Start of Block

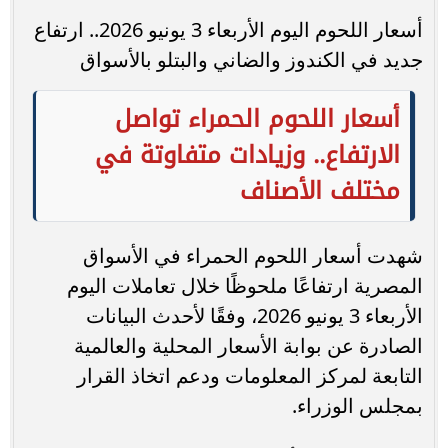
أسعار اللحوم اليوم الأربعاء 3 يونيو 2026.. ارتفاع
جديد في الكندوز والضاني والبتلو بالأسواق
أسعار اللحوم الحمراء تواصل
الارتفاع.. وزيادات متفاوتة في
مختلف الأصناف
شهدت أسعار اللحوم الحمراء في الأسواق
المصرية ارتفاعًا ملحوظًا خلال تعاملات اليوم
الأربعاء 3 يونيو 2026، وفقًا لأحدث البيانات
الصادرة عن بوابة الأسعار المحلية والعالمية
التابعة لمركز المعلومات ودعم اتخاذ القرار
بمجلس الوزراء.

End of Block

What to work on:
From the first line to the last, retype the data above exactly, but not its images.

Answer for this exercise:
أسعار اللحوم اليوم الأربعاء 3 يونيو 2026.. ارتفاع
جديد في الكندوز والضاني والبتلو بالأسواق
أسعار اللحوم الحمراء تواصل
الارتفاع.. وزيادات متفاوتة في
مختلف الأصناف
شهدت أسعار اللحوم الحمراء في الأسواق
المصرية ارتفاعًا ملحوظًا خلال تعاملات اليوم
الأربعاء 3 يونيو 2026، وفقًا لأحدث البيانات
الصادرة عن بوابة الأسعار المحلية والعالمية
التابعة لمركز المعلومات ودعم اتخاذ القرار
بمجلس الوزراء.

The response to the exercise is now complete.